WORK INSTRUCTIONS |
Print every record below exactly, minus the pictures.

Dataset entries
====================
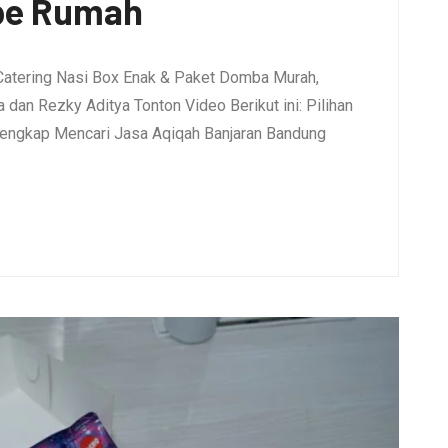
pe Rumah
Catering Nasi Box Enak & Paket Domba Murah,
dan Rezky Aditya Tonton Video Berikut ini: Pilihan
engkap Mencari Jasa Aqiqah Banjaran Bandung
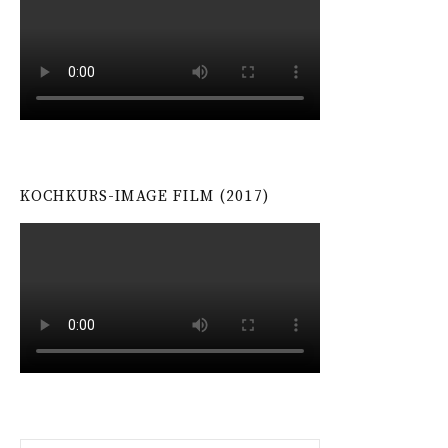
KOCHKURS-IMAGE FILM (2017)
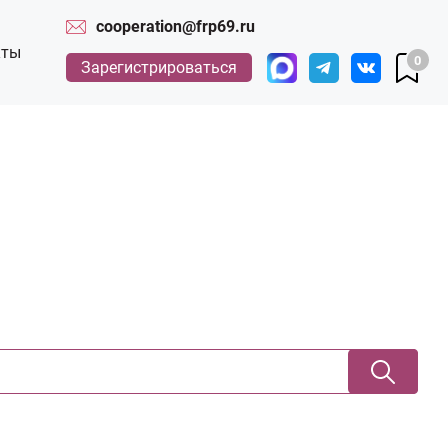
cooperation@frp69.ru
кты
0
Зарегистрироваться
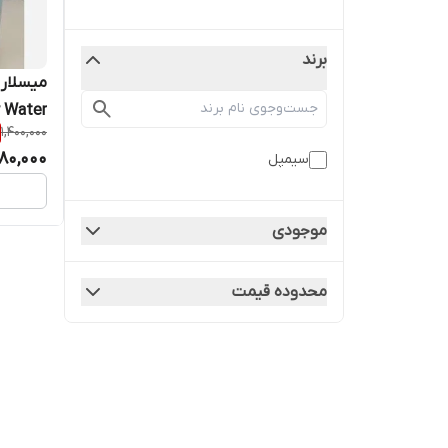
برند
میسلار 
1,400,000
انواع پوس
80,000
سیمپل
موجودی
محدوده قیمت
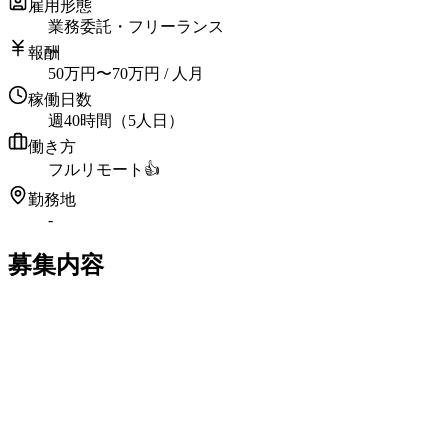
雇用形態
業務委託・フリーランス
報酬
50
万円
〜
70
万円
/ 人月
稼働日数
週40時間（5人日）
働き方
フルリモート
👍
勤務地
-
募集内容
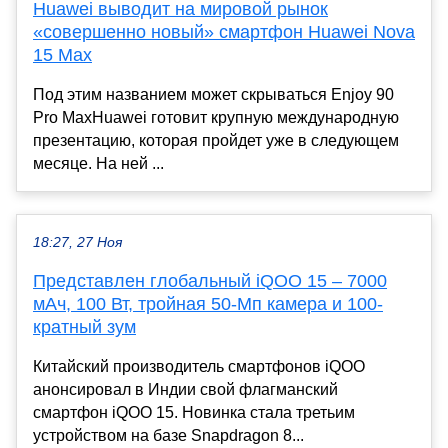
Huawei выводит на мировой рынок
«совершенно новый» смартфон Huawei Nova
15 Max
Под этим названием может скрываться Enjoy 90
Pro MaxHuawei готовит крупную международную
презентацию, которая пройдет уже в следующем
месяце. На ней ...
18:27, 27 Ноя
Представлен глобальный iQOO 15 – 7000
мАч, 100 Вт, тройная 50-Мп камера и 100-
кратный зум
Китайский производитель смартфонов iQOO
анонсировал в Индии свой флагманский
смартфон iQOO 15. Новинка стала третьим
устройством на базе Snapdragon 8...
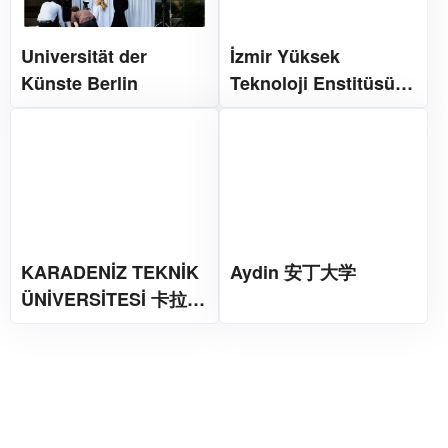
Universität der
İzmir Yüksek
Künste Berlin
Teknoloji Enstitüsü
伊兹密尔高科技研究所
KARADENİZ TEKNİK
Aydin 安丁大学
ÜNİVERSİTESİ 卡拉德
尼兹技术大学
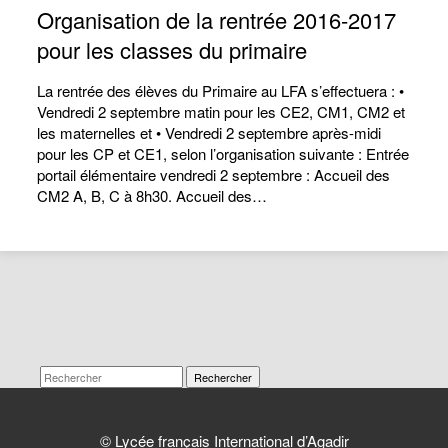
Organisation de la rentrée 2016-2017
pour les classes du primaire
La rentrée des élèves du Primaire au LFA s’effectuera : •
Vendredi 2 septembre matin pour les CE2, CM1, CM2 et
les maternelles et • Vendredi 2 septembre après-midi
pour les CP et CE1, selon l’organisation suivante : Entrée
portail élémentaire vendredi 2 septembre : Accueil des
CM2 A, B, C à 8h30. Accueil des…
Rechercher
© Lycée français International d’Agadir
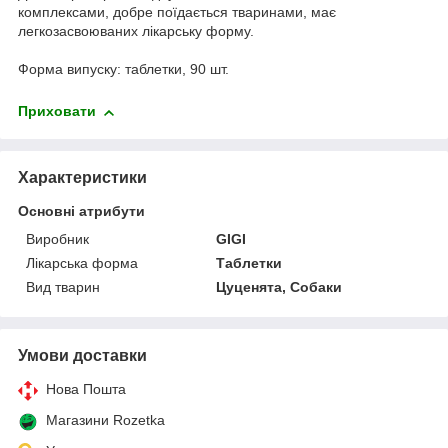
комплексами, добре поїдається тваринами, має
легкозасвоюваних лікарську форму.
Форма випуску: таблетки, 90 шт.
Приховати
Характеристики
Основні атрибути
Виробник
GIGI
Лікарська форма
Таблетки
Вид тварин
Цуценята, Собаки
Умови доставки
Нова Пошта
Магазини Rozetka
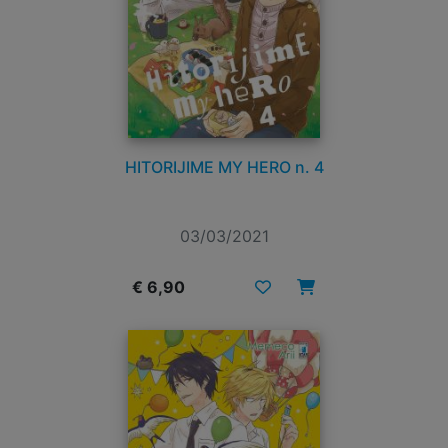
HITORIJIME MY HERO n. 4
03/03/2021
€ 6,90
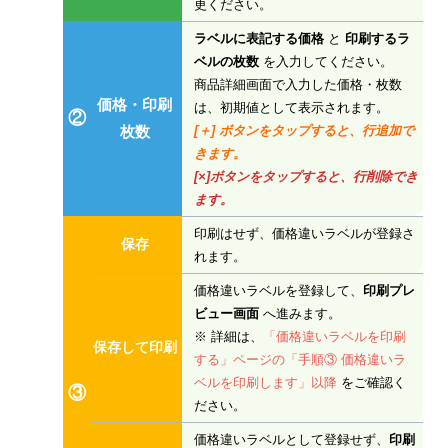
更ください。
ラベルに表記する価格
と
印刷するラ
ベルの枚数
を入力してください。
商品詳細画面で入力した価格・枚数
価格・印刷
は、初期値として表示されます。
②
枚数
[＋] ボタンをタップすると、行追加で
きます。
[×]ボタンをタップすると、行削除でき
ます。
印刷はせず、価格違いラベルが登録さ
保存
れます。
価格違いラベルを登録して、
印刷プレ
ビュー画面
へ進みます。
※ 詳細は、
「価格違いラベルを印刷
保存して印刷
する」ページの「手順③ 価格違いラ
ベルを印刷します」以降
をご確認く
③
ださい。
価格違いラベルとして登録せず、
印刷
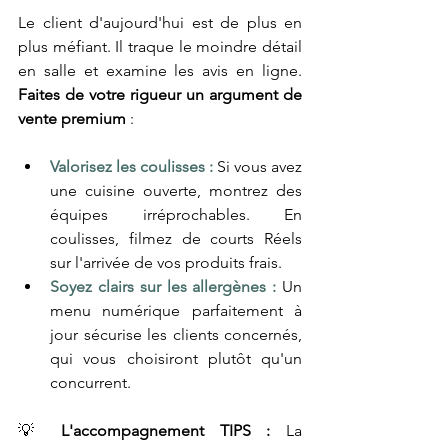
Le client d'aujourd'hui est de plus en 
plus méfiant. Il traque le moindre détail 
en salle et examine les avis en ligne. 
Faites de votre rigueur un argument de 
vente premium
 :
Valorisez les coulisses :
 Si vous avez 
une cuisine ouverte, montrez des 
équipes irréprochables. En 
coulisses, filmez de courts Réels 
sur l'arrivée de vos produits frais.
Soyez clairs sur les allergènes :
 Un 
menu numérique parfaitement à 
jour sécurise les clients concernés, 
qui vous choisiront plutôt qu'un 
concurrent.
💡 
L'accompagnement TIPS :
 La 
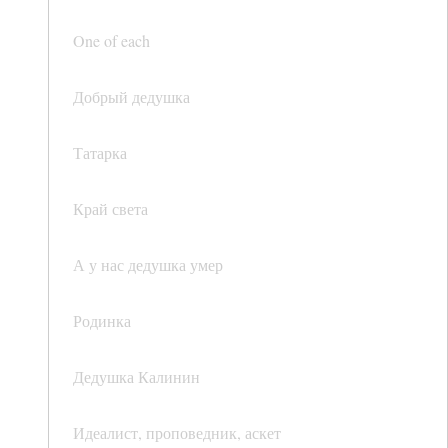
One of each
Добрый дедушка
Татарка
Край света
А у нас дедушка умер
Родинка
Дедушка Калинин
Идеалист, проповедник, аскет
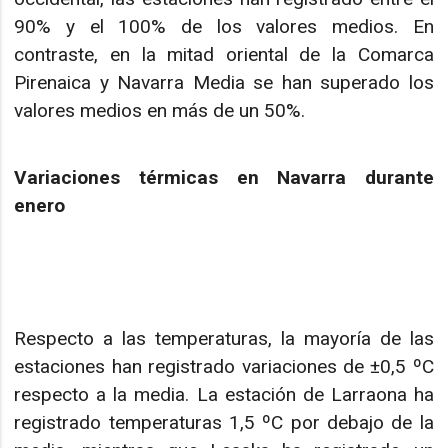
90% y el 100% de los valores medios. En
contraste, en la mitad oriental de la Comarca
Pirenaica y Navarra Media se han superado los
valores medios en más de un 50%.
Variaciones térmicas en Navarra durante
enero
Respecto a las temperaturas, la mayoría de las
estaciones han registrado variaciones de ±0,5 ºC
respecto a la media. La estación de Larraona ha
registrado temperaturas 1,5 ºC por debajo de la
====================
COMPLETED EXERCISE |
pe Rumah
Catering Nasi Box Enak & Paket Domba Murah,
dan Rezky Aditya Tonton Video Berikut ini: Pilihan
engkap Mencari Jasa Aqiqah Banjaran Bandung
KOCHKURS-IMAGE FILM (2017)
cooperation@frp69.ru
кты
0
Зарегистрироваться
برند
میسلار 
1,400,000
انواع پوس
80,000
سیمپل
موجودی
محدوده قیمت
雇用形態
業務委託・フリーランス
報酬
50
万円
〜
70
万円
/ 人月
稼働日数
週40時間（5人日）
働き方
フルリモート
👍
勤務地
-
募集内容
Huawei выводит на мировой рынок
«совершенно новый» смартфон Huawei Nova
15 Max
Под этим названием может скрываться Enjoy 90
Pro MaxHuawei готовит крупную международную
презентацию, которая пройдет уже в следующем
месяце. На ней ...
18:27, 27 Ноя
Представлен глобальный iQOO 15 – 7000
мАч, 100 Вт, тройная 50-Мп камера и 100-
кратный зум
Китайский производитель смартфонов iQOO
анонсировал в Индии свой флагманский
смартфон iQOO 15. Новинка стала третьим
устройством на базе Snapdragon 8...
Universität der
İzmir Yüksek
Künste Berlin
Teknoloji Enstitüsü
伊兹密尔高科技研究所
KARADENİZ TEKNİK
Aydin 安丁大学
ÜNİVERSİTESİ 卡拉德
尼兹技术大学
Organisation de la rentrée 2016-2017
pour les classes du primaire
La rentrée des élèves du Primaire au LFA s’effectuera : •
Vendredi 2 septembre matin pour les CE2, CM1, CM2 et
les maternelles et • Vendredi 2 septembre après-midi
pour les CP et CE1, selon l’organisation suivante : Entrée
portail élémentaire vendredi 2 septembre : Accueil des
CM2 A, B, C à 8h30. Accueil des…
Rechercher
© Lycée français International d’Agadir
комплексами, добре поїдається тваринами, має
легкозасвоюваних лікарську форму.
Форма випуску: таблетки, 90 шт.
Приховати
Характеристики
Основні атрибути
Виробник
GIGI
Лікарська форма
Таблетки
Вид тварин
Цуценята, Собаки
Умови доставки
Нова Пошта
Магазини Rozetka
HITORIJIME MY HERO n. 4
03/03/2021
€ 6,90
更ください。
ラベルに表記する価格
と
印刷するラ
ベルの枚数
を入力してください。
商品詳細画面で入力した価格・枚数
価格・印刷
は、初期値として表示されます。
②
枚数
[＋] ボタンをタップすると、行追加で
きます。
[×]ボタンをタップすると、行削除でき
ます。
印刷はせず、価格違いラベルが登録さ
保存
れます。
価格違いラベルを登録して、
印刷プレ
ビュー画面
へ進みます。
※ 詳細は、
「価格違いラベルを印刷
保存して印刷
する」ページの「手順③ 価格違いラ
ベルを印刷します」以降
をご確認く
③
ださい。
価格違いラベルとして登録せず、
印刷
Le client d'aujourd'hui est de plus en 
plus méfiant. Il traque le moindre détail 
en salle et examine les avis en ligne. 
Faites de votre rigueur un argument de 
vente premium
 :
Valorisez les coulisses :
 Si vous avez 
une cuisine ouverte, montrez des 
équipes irréprochables. En 
coulisses, filmez de courts Réels 
sur l'arrivée de vos produits frais.
Soyez clairs sur les allergènes :
 Un 
menu numérique parfaitement à 
jour sécurise les clients concernés, 
qui vous choisiront plutôt qu'un 
concurrent.
💡 
L'accompagnement TIPS :
 La 
One of each
Добрый дедушка
Татарка
Край света
А у нас дедушка умер
Родинка
Дедушка Калинин
Идеалист, проповедник, аскет
90% y el 100% de los valores medios. En
contraste, en la mitad oriental de la Comarca
Pirenaica y Navarra Media se han superado los
valores medios en más de un 50%.
Variaciones térmicas en Navarra durante
enero
Respecto a las temperaturas, la mayoría de las
estaciones han registrado variaciones de ±0,5 ºC
respecto a la media. La estación de Larraona ha
registrado temperaturas 1,5 ºC por debajo de la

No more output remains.